I haven’t read the paper, but MIT lecture (opens new window) says Miccancio showed in 2007 that such hash function is a secure one-way function (difficult to invert).

However, it is not a collision-resistant hash function. Before having a look what’s the reason let’s see the definition of Ring-SIS problem.

Definition: For a ring $R$, integer modulus $Q \geq 2$, and integer $l \geq 1$, the (average-case) Ring-SIS problem is defined as follows. The input is $a_1,...,a_l \in R_{[q]}$ sampled independently and uniformly at random. The goal is to output $e_1, ..., e_l \in R_{\{-1, 0, 1\}}$ not all zero such that $a_1 e_1 + ... + a_l e_l = 0 \; mod \; qR$.

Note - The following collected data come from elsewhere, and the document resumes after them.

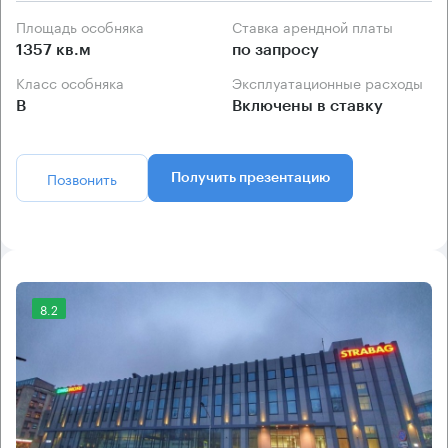
Площадь особняка
Ставка арендной платы
1357 кв.м
по запросу
Класс особняка
Эксплуатационные расходы
B
Включены в ставку
Позвонить
Получить презентацию
8.2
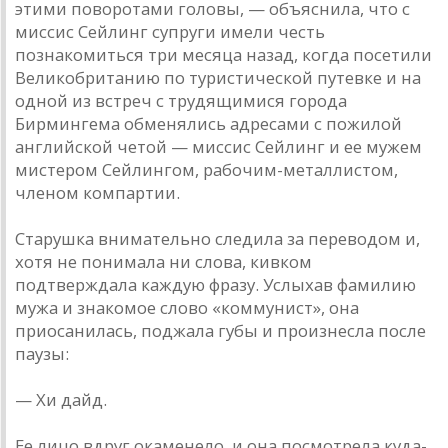
этими поворотами головы, — объяснила, что с
миссис Сейлинг супруги имели честь
познакомиться три месяца назад, когда посетили
Великобританию по туристической путевке и на
одной из встреч с трудящимися города
Бирмингема обменялись адресами с пожилой
английской четой — миссис Сейлинг и ее мужем
мистером Сейлингом, рабочим-металлистом,
членом компартии.
Старушка внимательно следила за переводом и,
хотя не понимала ни слова, кивком
подтверждала каждую фразу. Услыхав фамилию
мужа и знакомое слово «коммунист», она
приосанилась, поджала губы и произнесла после
паузы:
— Хи дайд.
Ее лицо вдруг окаменело, и она посмотрела куда-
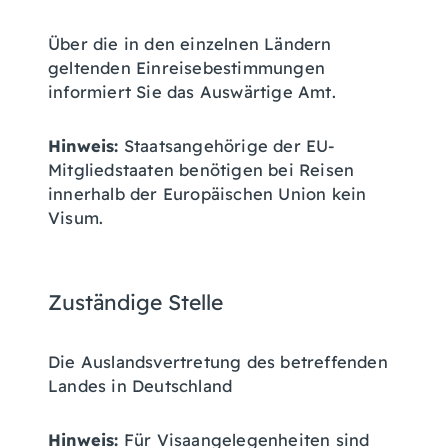
Über die in den einzelnen Ländern
geltenden Einreisebestimmungen
informiert Sie das Auswärtige Amt.
Hinweis:
Staatsangehörige der EU-
Mitgliedstaaten benötigen bei Reisen
innerhalb der Europäischen Union kein
Visum.
Zuständige Stelle
Die Auslandsvertretung des betreffenden
Landes in Deutschland
Hinweis:
Für Visaangelegenheiten sind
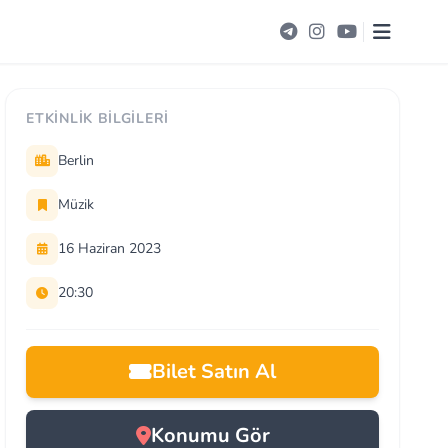
ETKINLIK BILGILERI
Berlin
Müzik
16 Haziran 2023
20:30
Bilet Satın Al
Konumu Gör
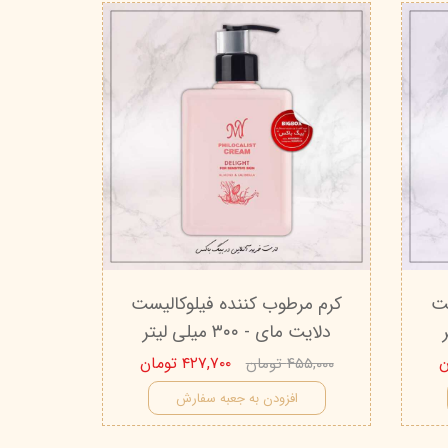
ست
کرم مرطوب کننده فیلوکالیست
دلایت مای - ۳۰۰ میلی لیتر
۴۲۷,۷۰۰ تومان
۴۵۵,۰۰۰ تومان
افزودن به جعبه سفارش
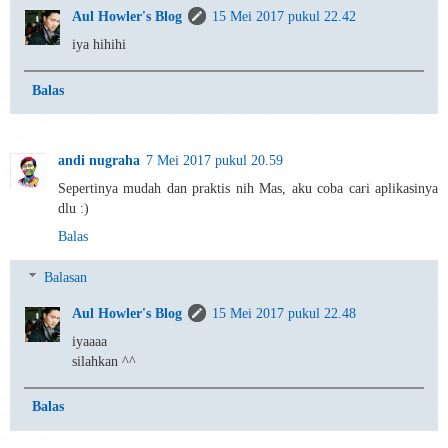
Aul Howler's Blog
15 Mei 2017 pukul 22.42
iya hihihi
Balas
andi nugraha
7 Mei 2017 pukul 20.59
Sepertinya mudah dan praktis nih Mas, aku coba cari aplikasinya
dlu :)
Balas
Balasan
Aul Howler's Blog
15 Mei 2017 pukul 22.48
iyaaaa
silahkan ^^
Balas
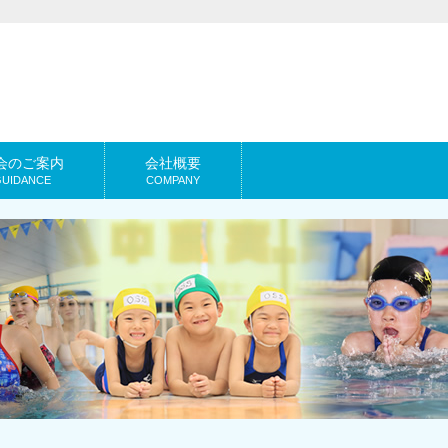
会のご案内
会社概要
GUIDANCE
COMPANY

However, Ring-SIS over $\mathbb{Z}[x]/(x^n-1)$ is not hard.

It holds:

$x^n - 1 = (x - 1) (x^{n-1} + ... + x + 1)$

Let’s denote $\tilde{e} = x^{n-1} + ... + x + 1$.

We can see that $(\tilde{e}, 0, ..., 0)$ is a solution to Ring-SIS problem whenever $a_1$ is divisible by $x-1$. The probability that $a_1$ is divisible by $x-1$ is $\frac{1}{q}$ (whenever $a_1(1) = 0 \; mod \; q$).